Rank growth of elliptic curves in nonabelian extensions

TL;DR

This paper investigates the growth of ranks of elliptic curves in nonabelian extensions, establishing lower bounds on the number of twists with positive rank and extending previous quadratic twist results to degree d extensions.

Contribution

It generalizes the construction of high-rank twists from quadratic to degree d nonabelian extensions, providing new lower bounds on their abundance.

Findings

At least X^{c_d - ε} twists with positive rank for degree d extensions.

As d increases, the constant c_d approaches 1/4.

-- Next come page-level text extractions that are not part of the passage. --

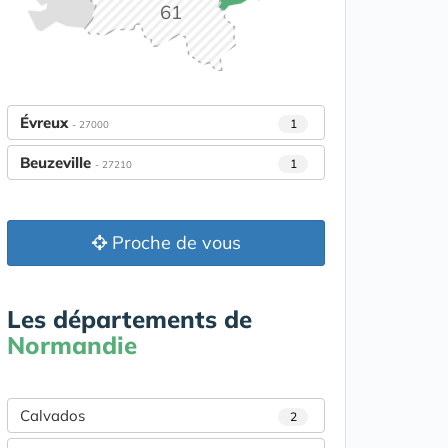
61
Évreux
1
- 27000
Beuzeville
1
- 27210
Proche de vous
Les départements de
Normandie
Calvados
2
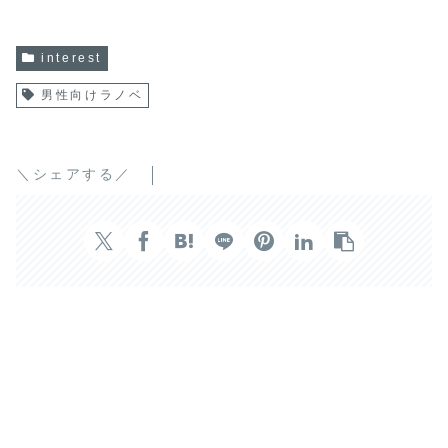
interest
男性向けラノベ
＼シェアする／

Under a parity conjecture, similar results hold for rank at least two.

Abstract

Given an elliptic curve $E/\mathbb{Q}$, it is a conjecture of Goldfeld that asymptotically half of its quadratic twists will have rank zero and half will have rank one. Nevertheless, higher rank twists do occur: subject to the parity conjecture, Gouv\^ea and Mazur constructed $X^{1/2-\epsilon}$ twists by discriminants up to $X$ with rank at least two. For any $d\geq 3$, we build on their work to consider twists by degree $d$ $S_d$-extensions of $\mathbb{Q}$ with discriminant up to $X$. We prove that there are at least $X^{c_d-\epsilon}$ such twists with positive rank, where $c_d$ is a positive constant that tends to $1/4$ as $d\to\infty$. Moreover, subject to a suitable parity conjecture, we obtain the same result for twists with rank at least two.